Service health
Temporal Cloud metrics help monitor the Service health of production deployments. This documentation covers best practices for monitoring Service health.
Monitor availability issues
When you see a sudden drop in Worker resource utilization, verify whether Temporal Cloud's API is showing increased latency and error rates.
Reference Metrics
This metric measures latency for SignalWithStartWorkflowExecution
, SignalWorkflowExecution
, StartWorkflowExecution
operations.
These operations are mission critical and never throttled.
This metric is a good indicator of your lowest possible latency.
Prometheus Query for this Metric
P99 service lag (histogram):
histogram_quantile(0.99, sum(rate(temporal_cloud_v0_service_latency_bucket[$__rate_interval])) by (temporal_namespace, operation, le))
Monitor Temporal Service errors
Check for Temporal Service gRPC API errors.

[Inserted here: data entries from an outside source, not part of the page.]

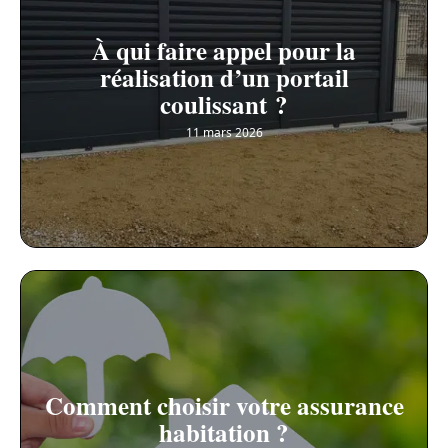
À qui faire appel pour la
réalisation d’un portail
coulissant ?
11 mars 2026
Comment choisir votre assurance
habitation ?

Note that Service API errors are not equivalent to guarantees mentioned in the Temporal Cloud SLA.
Reference Metrics
Prometheus Query for this Metric
Measure your daily average errors over 10-minute windows:
avg_over_time((
(
(
sum(increase(temporal_cloud_v0_frontend_service_request_count{temporal_namespace=~"$namespace", operation=~"StartWorkflowExecution|SignalWorkflowExecution|SignalWithStartWorkflowExecution|RequestCancelWorkflowExecution|TerminateWorkflowExecution"}[10m]))
-
sum(increase(temporal_cloud_v0_frontend_service_error_count{temporal_namespace=~"$namespace", operation=~"StartWorkflowExecution|SignalWorkflowExecution|SignalWithStartWorkflowExecution|RequestCancelWorkflowExecution|TerminateWorkflowExecution"}[10m]))
)
/
sum(increase(temporal_cloud_v0_frontend_service_request_count{temporal_namespace=~"$namespace", operation=~"StartWorkflowExecution|SignalWorkflowExecution|SignalWithStartWorkflowExecution|RequestCancelWorkflowExecution|TerminateWorkflowExecution"}[10m]))
)
or vector(1)
)[1d:10m])